Reputation: 18187
For the following code:
t1 = 'tyler vs ryan'
p1 = re.compile('(.*?) vs (.*?)')
print p1.findall(t1)
the output is:
[('tyler', '')]
but I would've expected this:
[('tyler', 'ryan')]
I have found that if I add a delimiter I can get it to work:
t2 = 'tyler vs ryan!' # Notice the exclamation mark
p2 = re.compile('(.*?) vs (.*?)!') # Notice the exclamation mark
print p2.findall(t2)
outputs:
[('tyler', 'ryan')]
Is there a way I can get my matches without having a custom delimiter?
Upvotes: 2
Views: 140
Reputation: 2562
The non greedy ?
is preventing to capture te second word. It would be better to do
r'(.*) vs (.*)'
Upvotes: 0
Reputation: 18901
The regex is capturing the shortest string it can; that's what the question mark signifies. So as soon as it has captured the text vs
it captures an empty string, then stops. This is what it looks like:
Direct link: https://regex101.com/r/hO4lM7/2
If you use:
re.compile('(.*?) vs (.*)')
that is, without the 2nd question mark, it will capture the text after vs
as well.
Upvotes: 3
Reputation: 5236
If you are assured of single-name combatants, you could use a regex like:
r'\s*(\S+)\s*vs\s*(\S+)\s*'
Your use of findall() implies to me you're expecting to have to match multiple pairings - if not, then you may want to use search() and use the ^
and $
regex special characters to more tightly bound your search.
Upvotes: 2
Reputation: 852
No.

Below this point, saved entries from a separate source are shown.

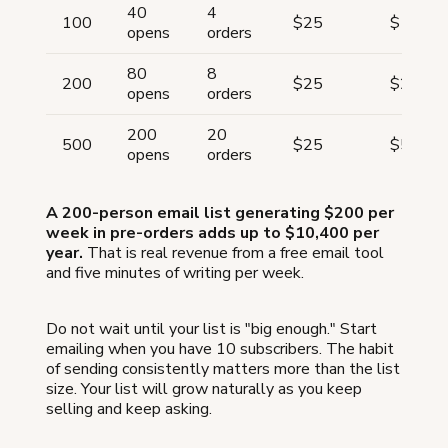
40
4
100
$25
$100
opens
orders
80
8
200
$25
$200
opens
orders
200
20
500
$25
$500
opens
orders
A 200-person email list generating $200 per
week in pre-orders adds up to $10,400 per
year.
That is real revenue from a free email tool
and five minutes of writing per week.
Do not wait until your list is "big enough." Start
emailing when you have 10 subscribers. The habit
of sending consistently matters more than the list
size. Your list will grow naturally as you keep
selling and keep asking.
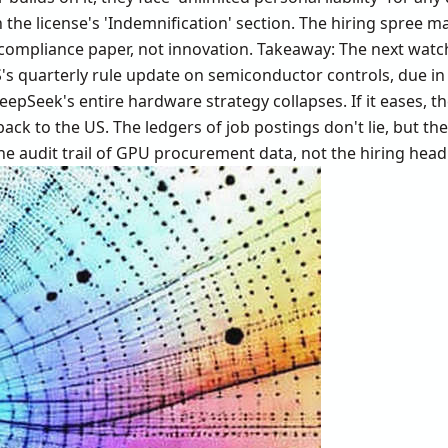
 the license's 'Indemnification' section. The hiring spree ma
 compliance paper, not innovation. Takeaway: The next watc
's quarterly rule update on semiconductor controls, due in 
DeepSeek's entire hardware strategy collapses. If it eases, 
ack to the US. The ledgers of job postings don't lie, but the
he audit trail of GPU procurement data, not the hiring head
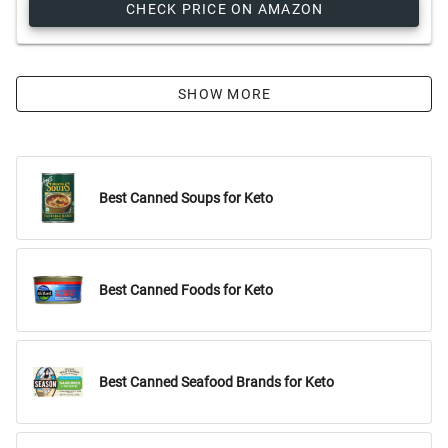
CHECK PRICE ON AMAZON
SHOW MORE
Best Canned Soups for Keto
Best Canned Foods for Keto
Best Canned Seafood Brands for Keto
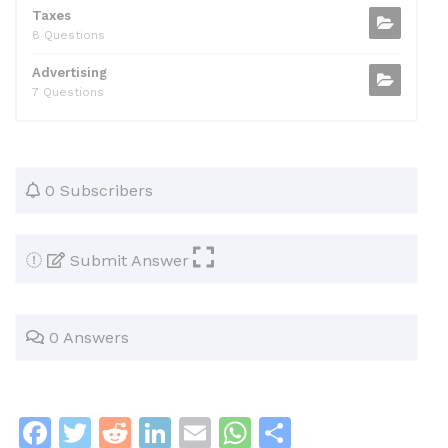
Taxes
8 Questions
Advertising
7 Questions
0 Subscribers
Submit Answer
0 Answers
F
T
R
Li
E
W
S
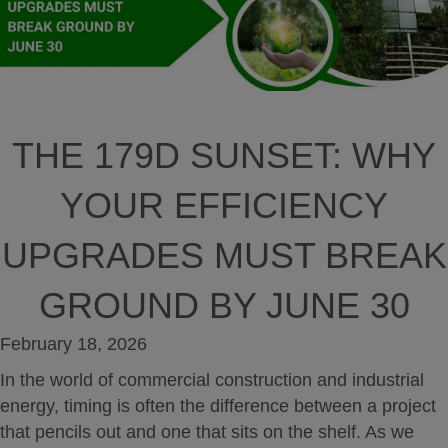
THE 179D SUNSET: WHY
YOUR EFFICIENCY
UPGRADES MUST BREAK
GROUND BY JUNE 30
February 18, 2026
In the world of commercial construction and industrial
energy, timing is often the difference between a project
that pencils out and one that sits on the shelf. As we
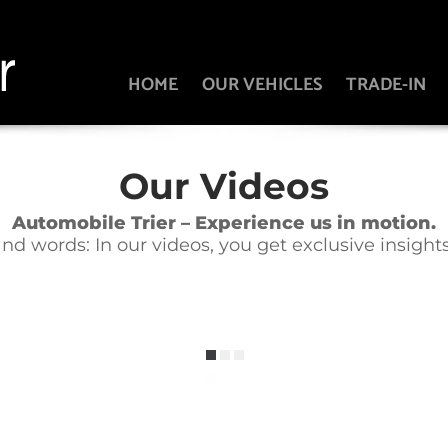
HOME
OUR VEHICLES
TRADE-IN
Our Videos
Automobile Trier – Experience us in motion.
 words: In our videos, you get exclusive insights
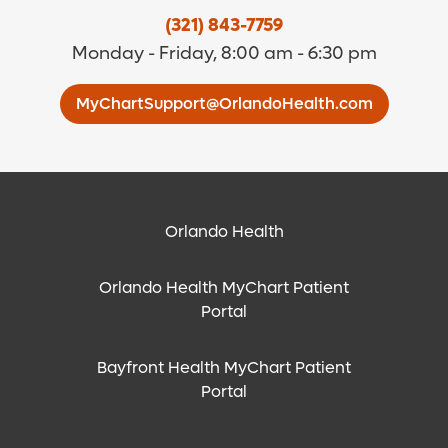
(321) 843-7759
Monday - Friday, 8:00 am - 6:30 pm
MyChartSupport@OrlandoHealth.com
Orlando Health
Orlando Health MyChart Patient
Portal
Bayfront Health MyChart Patient
Portal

Try this
t1 = 'tyler vs ryan'
p1 = re.compile('(.*?) vs (.*?)$')
print p1.findall(t1)
gives:
[('tyler', 'ryan')]
$ - Matches the end of the string or just before the newline at the end of the string, and in MULTILINE mode also matches before a newline.
Upvotes: 2
Reputation: 114038
(.*?)
is non greedy it will match the smallest it can which is the empty string (after the vs
at least)
try (.*)
or ([^ ]*)
or something
Upvotes: 4